Obama's #MeToo remarks come just a day after the current first lady also shared her thoughts on the movement. During an Oct. 10 interview with ABC's Tom Llamas, Melania Trump said she supports women, and feels "they need to be heard," but there needs to be "really hard evidence." Trump said,
I support the women. They need to be heard. We need to support them. And also men, not just women. We need to have really hard evidence that if you’re accused of something, show the evidence. You cannot just say to somebody you know ‘I was sexually assaulted’ or ‘You did that to me,’ because sometimes the media goes too far. And the way they portray some stories, it’s not correct. It’s not right.
In a statement given to Elite Daily, Trump's spokesperson Stephanie Grisham said the first lady "supports women," but that she also believes in "innocent until proven guilty." Grisham said,
As she said in the interview, Mrs. Trump supports women and men equally and believes victims of any kind of abuse, violence, or assault should step forward and be heard. She also believes 'innocent until proven guilty' is an important tenet of our country’s justice system. There are two potential sides: victims should feel safe enough to come forward, but people who are falsely accused can have their lives changed forever and deserve due process.

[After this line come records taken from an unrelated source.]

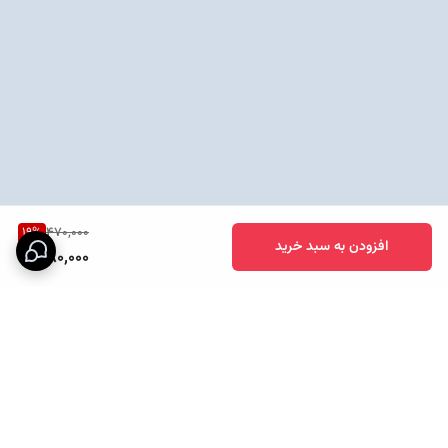
19
%
470,000
افزودن به سبد خرید
380,000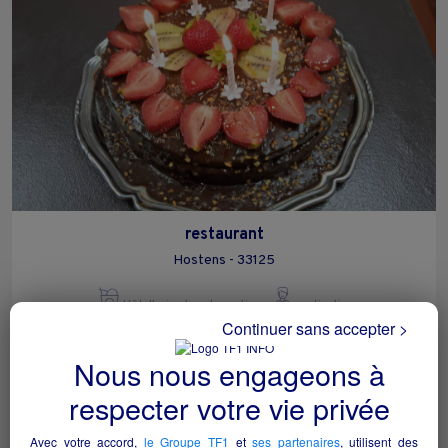
restaurant
Hostens - 33125
Hôtellerie et restauration
particulier
Continuer sans accepter >
Nous nous engageons à
respecter votre vie privée
Avec votre accord,
le Groupe TF1
et
ses partenaires
, utilisent des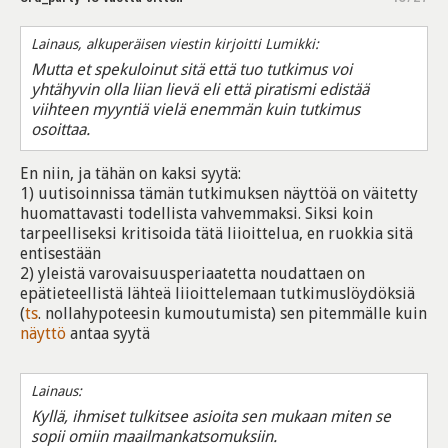
Lainaus, alkuperäisen viestin kirjoitti Lumikki:
Mutta et spekuloinut sitä että tuo tutkimus voi
yhtähyvin olla liian lievä eli että piratismi edistää
viihteen myyntiä vielä enemmän kuin tutkimus
osoittaa.
En niin, ja tähän on kaksi syytä:
1) uutisoinnissa tämän tutkimuksen näyttöä on väitetty
huomattavasti todellista vahvemmaksi. Siksi koin
tarpeelliseksi kritisoida tätä liioittelua, en ruokkia sitä
entisestään
2) yleistä varovaisuusperiaatetta noudattaen on
epätieteellistä lähteä liioittelemaan tutkimuslöydöksiä
(
ts
. nollahypoteesin kumoutumista) sen pitemmälle kuin
näyttö
antaa syytä
Lainaus:
Kyllä, ihmiset tulkitsee asioita sen mukaan miten se
sopii omiin maailmankatsomuksiin.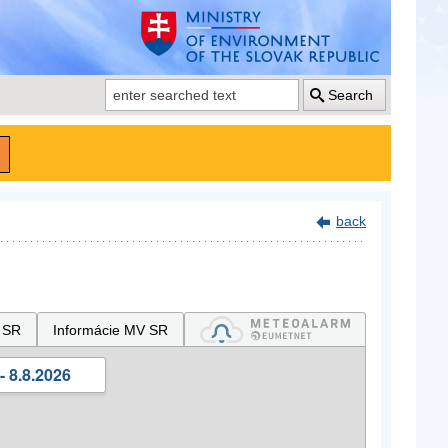
Search
back
 SR
Informácie MV SR
- 8.8.2026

Both comments came on the heels of Brett Kavanaugh's confirmation to the Supreme Court on Oct. 6, despite accusations of sexual assault leveled against him, which he has denied. In a letter shared with Congress which went public on Sept. 14, Christine Blasey Ford accused Kavanaugh of attempting to sexually assault her at a party while the two were in high school. Kavanaugh repeatedly denied Ford's claim, calling it "completely false." Representatives for Kavanaugh did not respond to Elite Daily's request for further comment. Following Ford's claim, two other women came forward to accuse Kavanaugh of sexual misconduct. Deborah Ramirez accused Kavanaugh of exposing himself to her in college, and Julie Swetnick accused him of allegedly drugging young women for the purposes of sexually assaulting them. Kavanaugh also denies those claims, and said in a statement following Swetnick's allegation,"This is ridiculous and from the Twilight Zone. I don't know who this is and this never happened." Representatives for Kavanaugh did not respond to Elite Daily's request for comment on either claim. But, after both a procedural vote and a up-or-down vote, Kavanaugh was sworn in as a Supreme Court justice.
Given the events of the weekend, it's not surprising that both Trump and Obama would be asked to comments on the state of women in this country and #MeToo. Their statements might be different, but at least they both agree that survivors need to be supported.